------ PROVIDED DATA

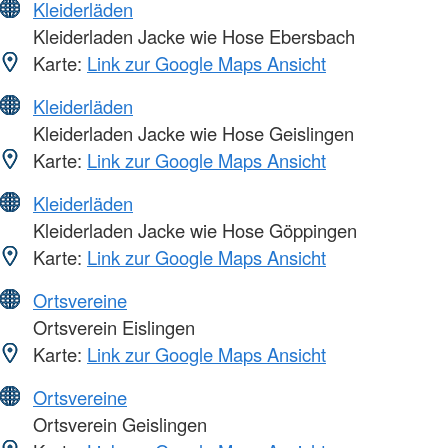
Kleiderläden
Kleiderladen Jacke wie Hose Ebersbach
Karte:
Link zur Google Maps Ansicht
Kleiderläden
Kleiderladen Jacke wie Hose Geislingen
Karte:
Link zur Google Maps Ansicht
Kleiderläden
Kleiderladen Jacke wie Hose Göppingen
Karte:
Link zur Google Maps Ansicht
Ortsvereine
Ortsverein Eislingen
Karte:
Link zur Google Maps Ansicht
Ortsvereine
Ortsverein Geislingen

------------

** WORK TASK **
Some lines contain the word "Kleiderladen". Pull each one out of the listing.

** COMPLETED TASK **
Kleiderladen Jacke wie Hose Ebersbach
Kleiderladen Jacke wie Hose Geislingen
Kleiderladen Jacke wie Hose Göppingen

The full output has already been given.